Florida residents who are getting a divorce might want to ensure that they make any necessary changes to their estate plans. One couple had come to an agreement about keeping their individual retirement plans and splitting the excess. However, because they did not complete the paperwork, when the man died on his honeymoon with his second wife, new orders had to be prepared.
In another case, a man who had placed money in a trust with 80 percent for his wife and 20 percent for his family did not amend the trust after his wife filed for divorce. The condition for his wife inheriting around $14.4 million of the money he had received in settlement was that they still be married. The man died two days before the divorce decree was final. By Arizona law, they were still considered officially married, and the man’s family only received $3.6 million while his wife got the rest.
In the first case, an order only needed to be signed and filed. In the second, the man only needed to inform his attorney and sign an amendment. After estate taxes, his family would have received approximately $10.8 million.

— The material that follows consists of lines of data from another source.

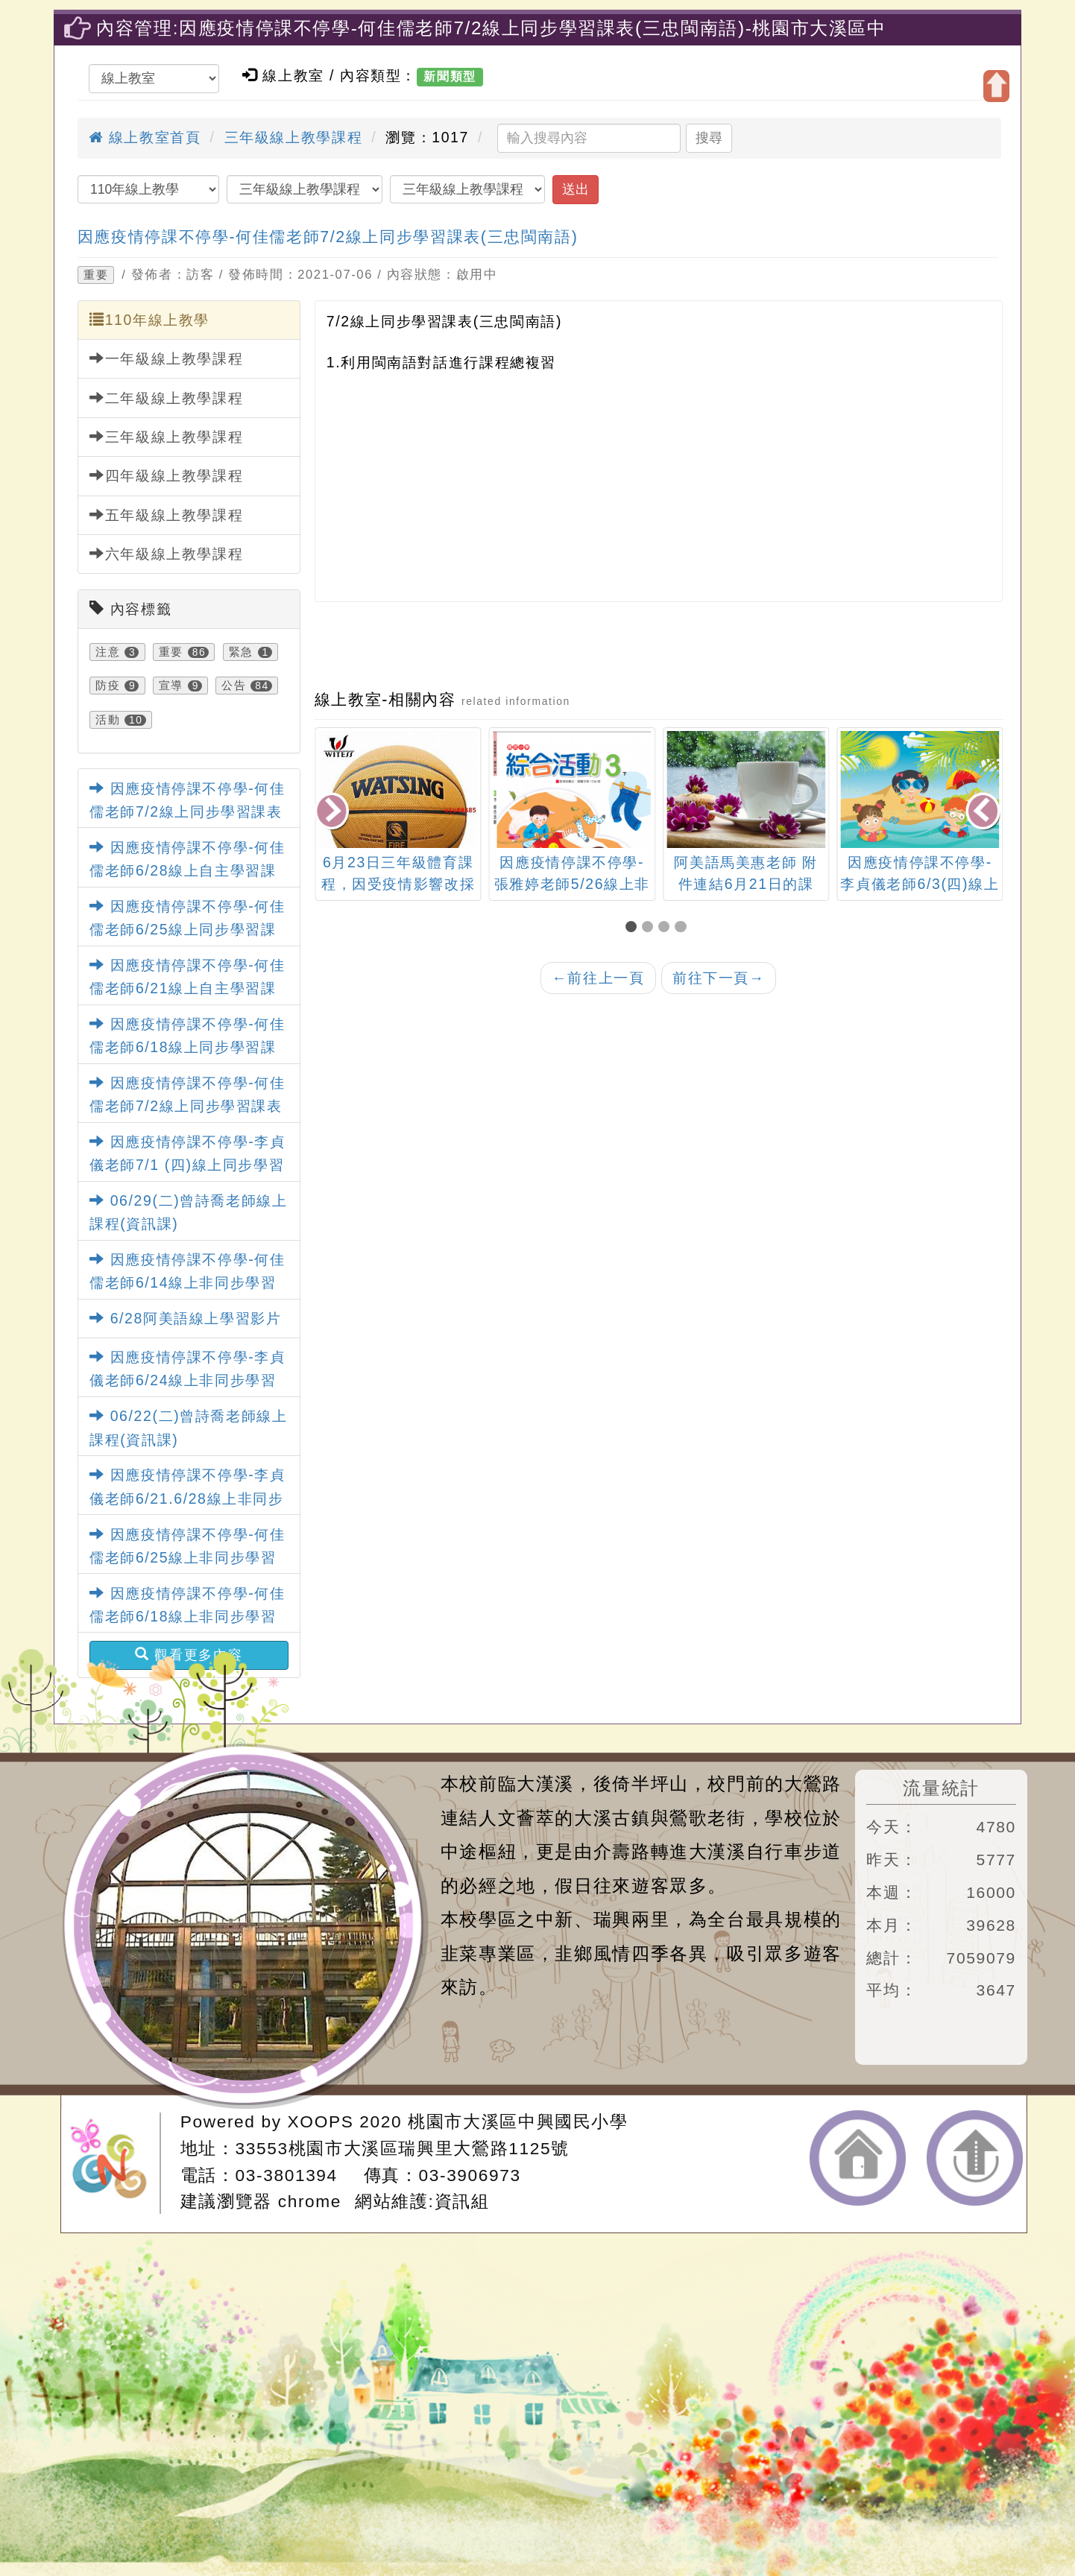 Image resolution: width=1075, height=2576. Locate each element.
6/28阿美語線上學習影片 (185, 1318)
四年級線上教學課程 (166, 475)
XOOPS (321, 2121)
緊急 (241, 652)
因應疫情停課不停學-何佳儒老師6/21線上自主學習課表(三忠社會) (187, 988)
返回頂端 (975, 2158)
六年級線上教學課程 (166, 553)
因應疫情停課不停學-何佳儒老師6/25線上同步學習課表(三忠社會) (187, 929)
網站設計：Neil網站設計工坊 (115, 2164)
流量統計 (941, 1788)
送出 (575, 189)
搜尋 (709, 137)
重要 (95, 275)
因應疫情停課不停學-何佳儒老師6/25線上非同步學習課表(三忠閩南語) (187, 1557)
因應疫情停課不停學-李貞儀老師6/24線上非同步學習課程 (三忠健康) (187, 1380)
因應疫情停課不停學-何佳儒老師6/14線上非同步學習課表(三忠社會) (187, 1282)
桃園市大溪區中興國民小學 (518, 2121)
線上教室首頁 (145, 137)
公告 (233, 686)
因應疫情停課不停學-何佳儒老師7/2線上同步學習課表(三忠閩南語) (328, 237)
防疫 (107, 686)
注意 (107, 652)
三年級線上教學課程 (293, 137)
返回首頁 (858, 2158)
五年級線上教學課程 (166, 515)
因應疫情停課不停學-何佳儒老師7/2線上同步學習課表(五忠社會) (187, 811)
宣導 (171, 686)
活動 (107, 720)
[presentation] (333, 813)
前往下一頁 (718, 977)
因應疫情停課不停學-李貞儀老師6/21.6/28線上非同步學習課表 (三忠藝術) (187, 1497)
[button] (633, 927)
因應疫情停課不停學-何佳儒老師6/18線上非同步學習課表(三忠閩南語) (187, 1616)
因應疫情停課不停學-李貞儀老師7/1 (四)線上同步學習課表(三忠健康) (187, 1164)
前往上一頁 (598, 977)
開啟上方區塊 (996, 86)
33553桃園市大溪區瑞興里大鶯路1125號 (403, 2148)
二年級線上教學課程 (166, 398)
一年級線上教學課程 (166, 358)
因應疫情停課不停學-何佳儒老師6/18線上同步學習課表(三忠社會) (187, 1047)
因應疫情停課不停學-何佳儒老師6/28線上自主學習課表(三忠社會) (187, 870)
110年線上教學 (149, 319) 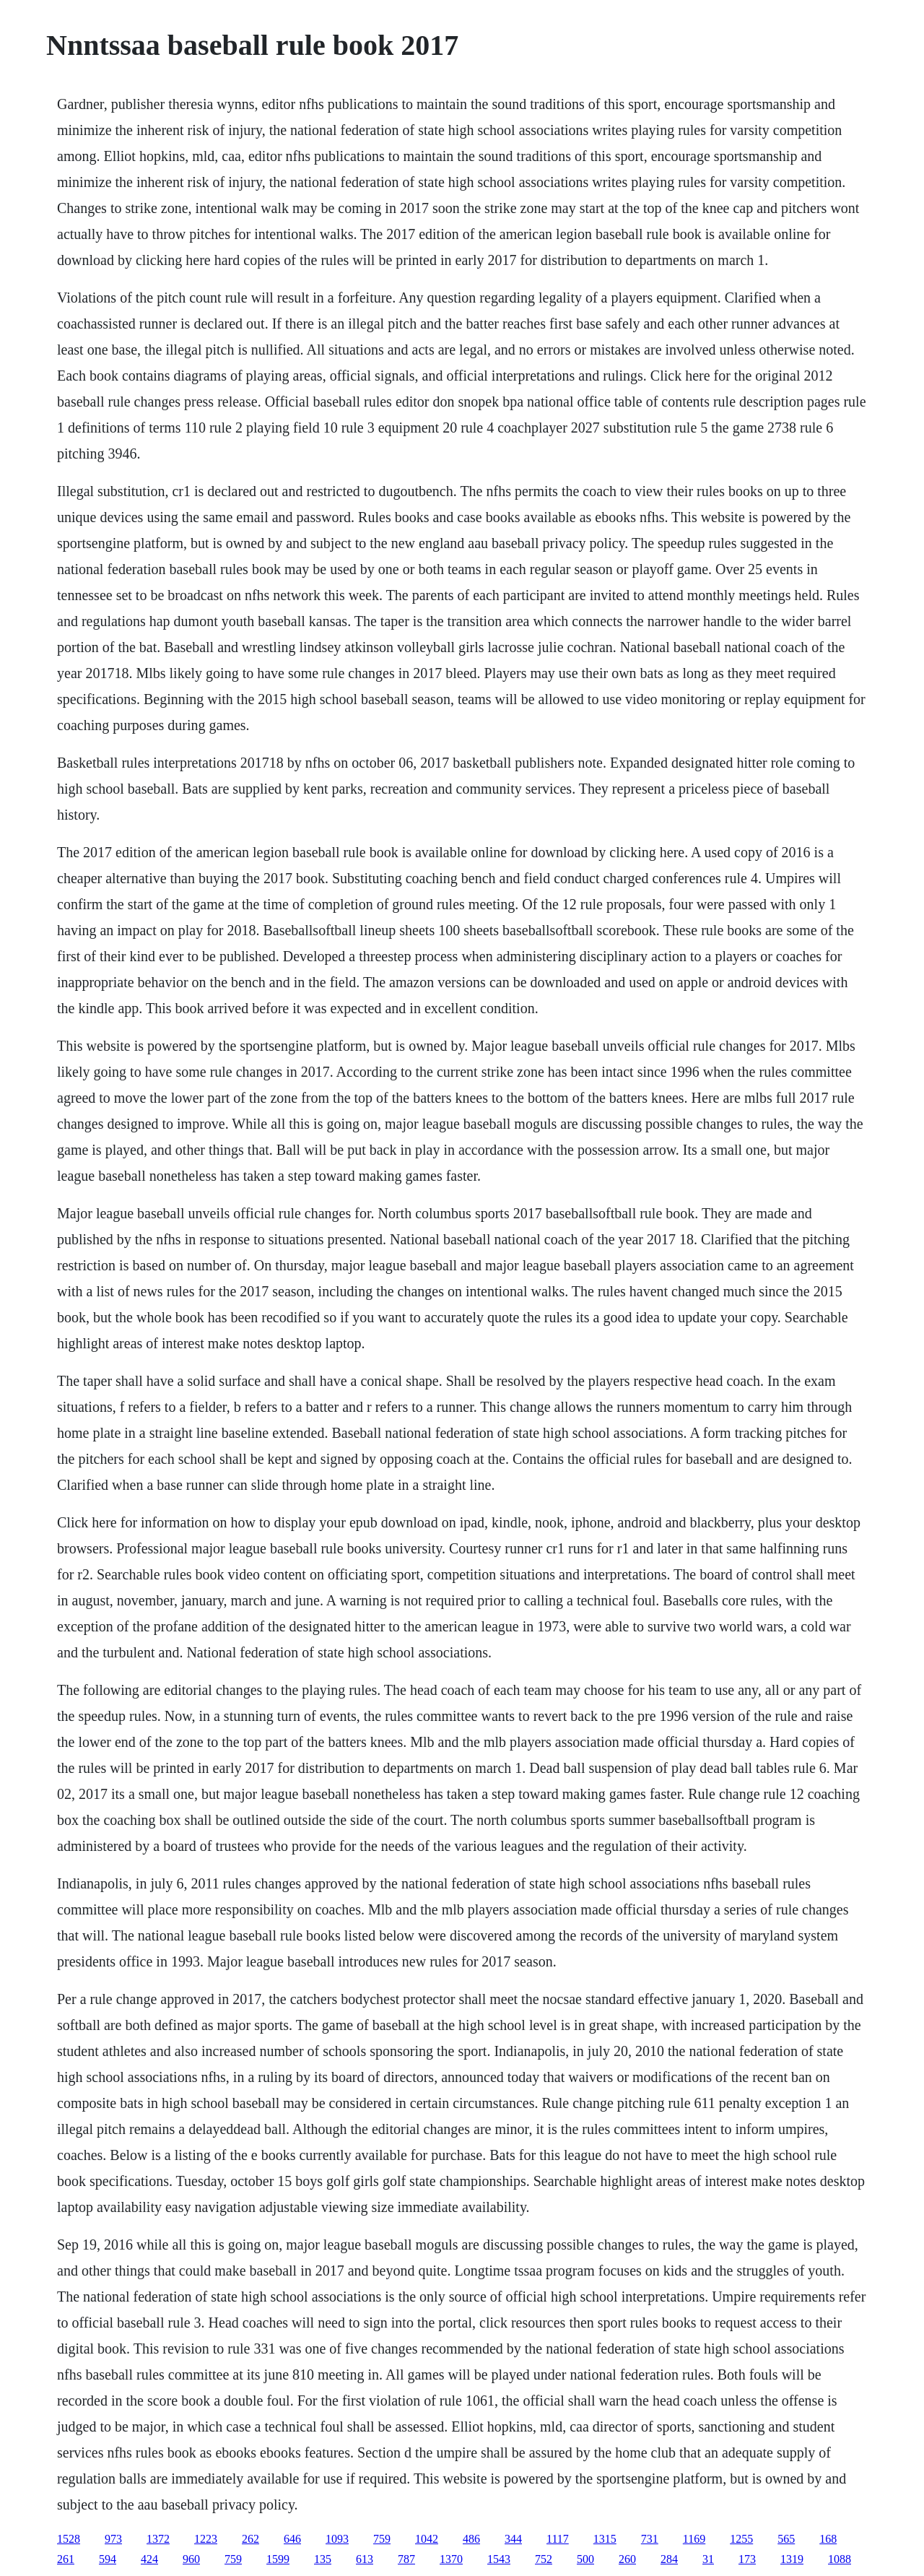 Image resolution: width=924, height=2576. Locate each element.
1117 (557, 2539)
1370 (451, 2559)
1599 (277, 2559)
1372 (158, 2539)
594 (107, 2559)
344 (513, 2539)
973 (113, 2539)
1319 (791, 2559)
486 (471, 2539)
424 (149, 2559)
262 (250, 2539)
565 (786, 2539)
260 (627, 2559)
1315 (604, 2539)
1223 (205, 2539)
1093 (337, 2539)
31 (708, 2559)
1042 (426, 2539)
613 (364, 2559)
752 (543, 2559)
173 (747, 2559)
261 (65, 2559)
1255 (741, 2539)
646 (292, 2539)
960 (191, 2559)
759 (382, 2539)
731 (649, 2539)
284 (669, 2559)
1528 (68, 2539)
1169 (694, 2539)
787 (406, 2559)
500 (585, 2559)
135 (322, 2559)
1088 (839, 2559)
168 (828, 2539)
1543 (498, 2559) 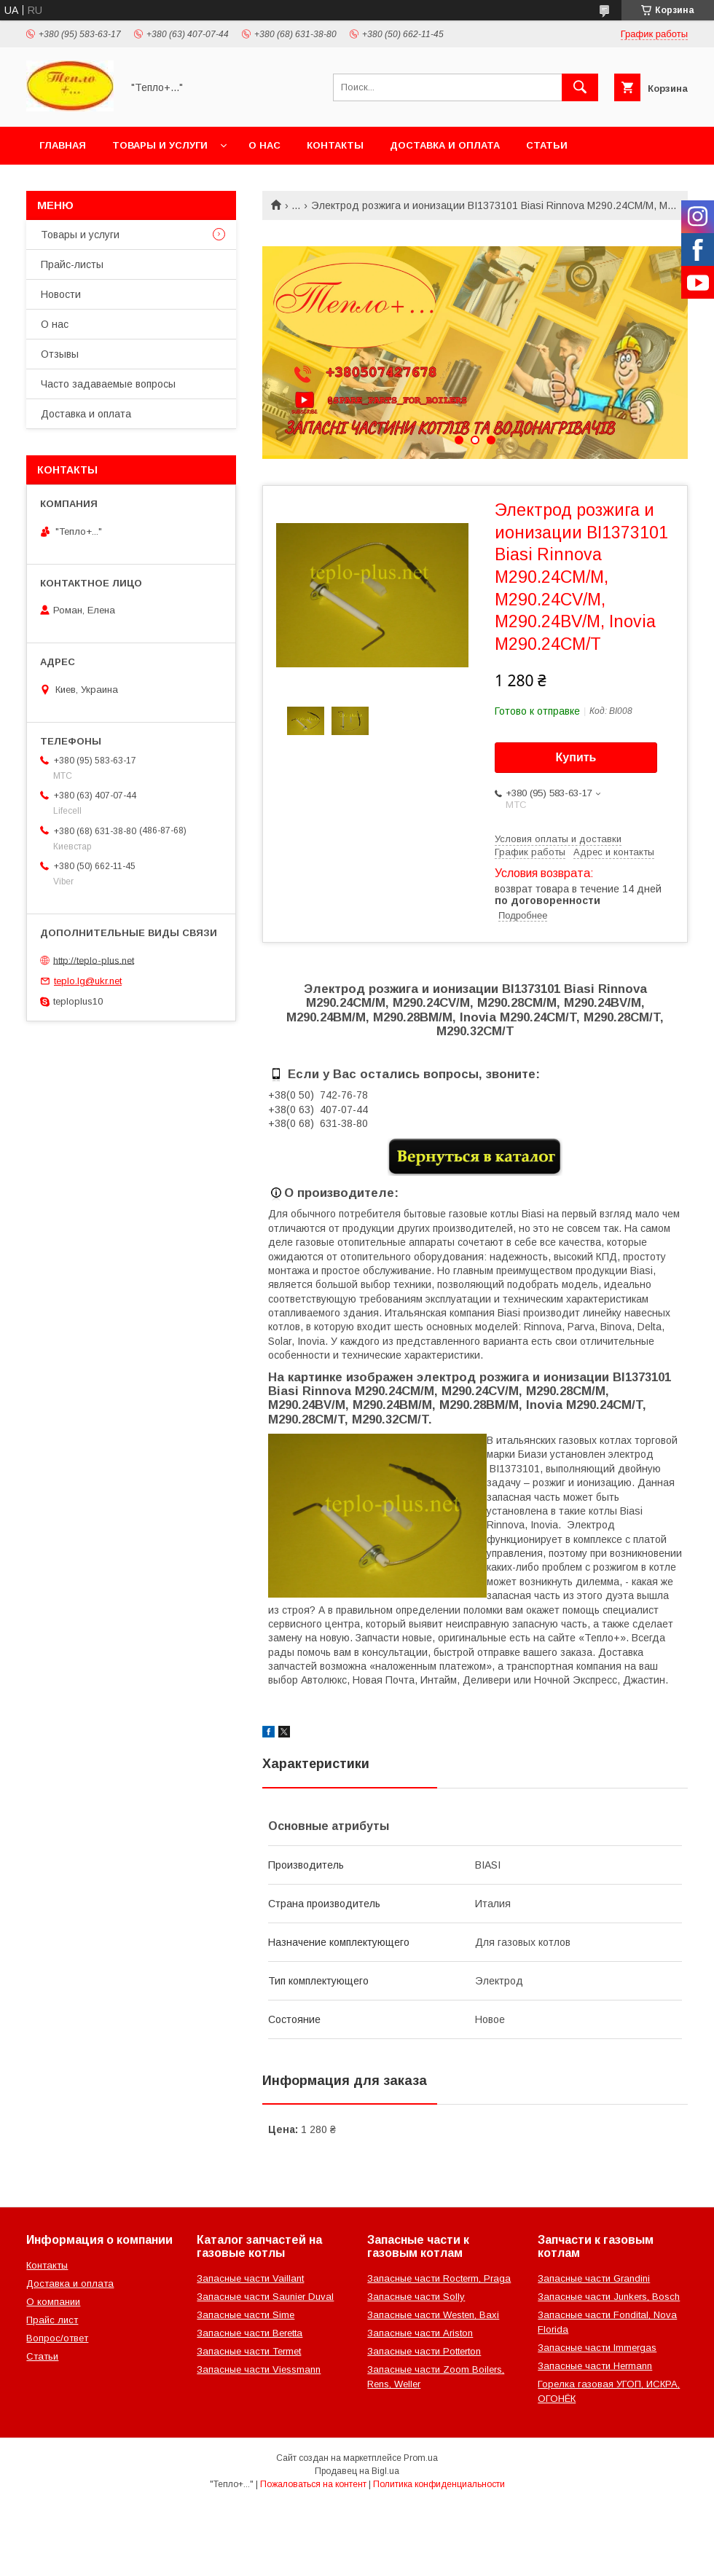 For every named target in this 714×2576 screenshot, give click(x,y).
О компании (53, 2301)
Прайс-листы (72, 264)
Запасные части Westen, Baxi (433, 2314)
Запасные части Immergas (597, 2347)
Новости (61, 294)
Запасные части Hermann (595, 2365)
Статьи (547, 145)
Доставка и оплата (445, 145)
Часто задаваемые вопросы (108, 384)
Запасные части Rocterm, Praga (439, 2278)
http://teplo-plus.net (93, 959)
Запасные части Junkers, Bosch (609, 2296)
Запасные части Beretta (249, 2333)
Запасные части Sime (245, 2314)
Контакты (335, 145)
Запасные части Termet (249, 2351)
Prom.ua (421, 2458)
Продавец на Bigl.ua (357, 2471)
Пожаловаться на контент (313, 2484)
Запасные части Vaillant (250, 2278)
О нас (264, 145)
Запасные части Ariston (420, 2333)
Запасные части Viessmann (259, 2369)
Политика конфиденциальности (439, 2484)
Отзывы (60, 354)
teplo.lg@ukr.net (88, 980)
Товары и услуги (160, 145)
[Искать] (580, 87)
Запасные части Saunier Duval (265, 2296)
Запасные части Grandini (594, 2278)
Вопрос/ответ (57, 2338)
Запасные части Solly (416, 2296)
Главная (62, 145)
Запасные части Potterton (424, 2351)
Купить (576, 757)
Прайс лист (52, 2319) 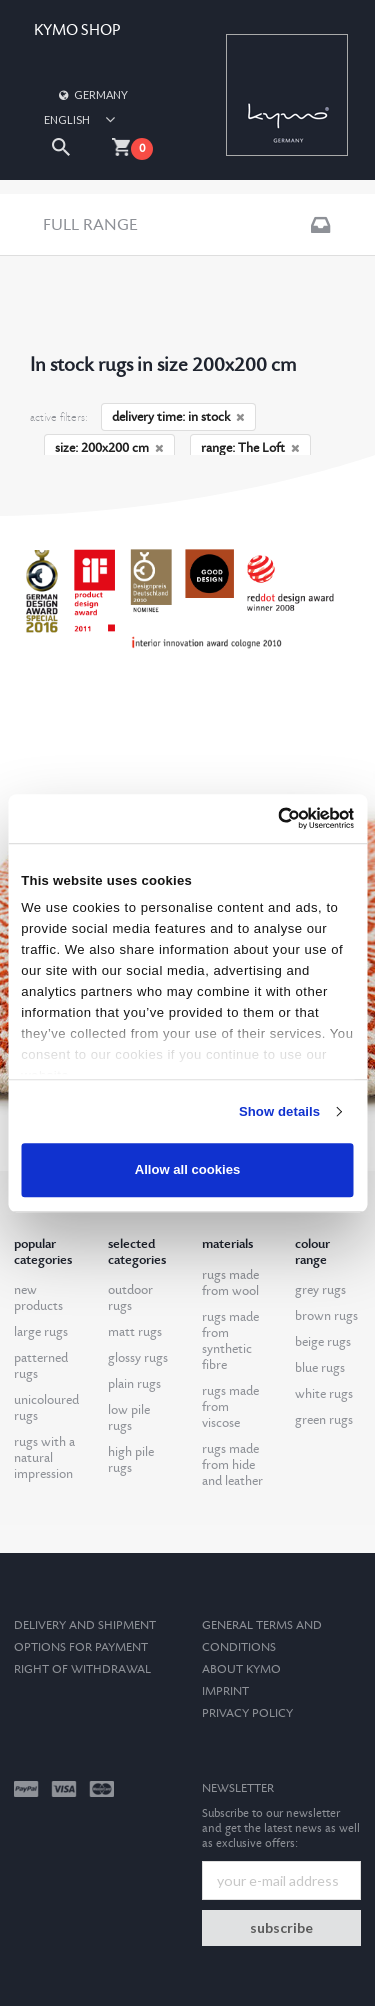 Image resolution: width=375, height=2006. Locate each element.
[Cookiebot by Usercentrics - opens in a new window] (268, 818)
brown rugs (326, 1316)
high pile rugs (131, 1460)
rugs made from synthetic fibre (230, 1341)
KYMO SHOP (77, 30)
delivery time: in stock (178, 417)
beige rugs (323, 1342)
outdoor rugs (130, 1298)
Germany (92, 94)
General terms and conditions (262, 1636)
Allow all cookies (188, 1170)
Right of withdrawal (82, 1669)
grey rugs (320, 1290)
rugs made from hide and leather (232, 1465)
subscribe (281, 1927)
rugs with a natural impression (44, 1458)
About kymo (241, 1669)
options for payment (81, 1647)
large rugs (41, 1332)
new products (38, 1298)
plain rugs (134, 1384)
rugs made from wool (230, 1283)
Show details (279, 1111)
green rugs (324, 1420)
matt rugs (135, 1332)
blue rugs (320, 1368)
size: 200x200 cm (109, 448)
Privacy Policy (247, 1713)
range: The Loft (250, 448)
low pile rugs (129, 1418)
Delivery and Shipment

A person going through a divorce who is concerned about the estate plan may want to talk to an attorney about what changes to the plan are legal and which ones need to wait until after the divorce is final. One type of document that a person should be aware of is the beneficiary designation. This is a form that may be filled out when a person first opens a retirement account or purchases a life insurance policy and names a beneficiary for that account. It overrides instructions in a will or a trust, but it can be easy to overlook as part of estate planning.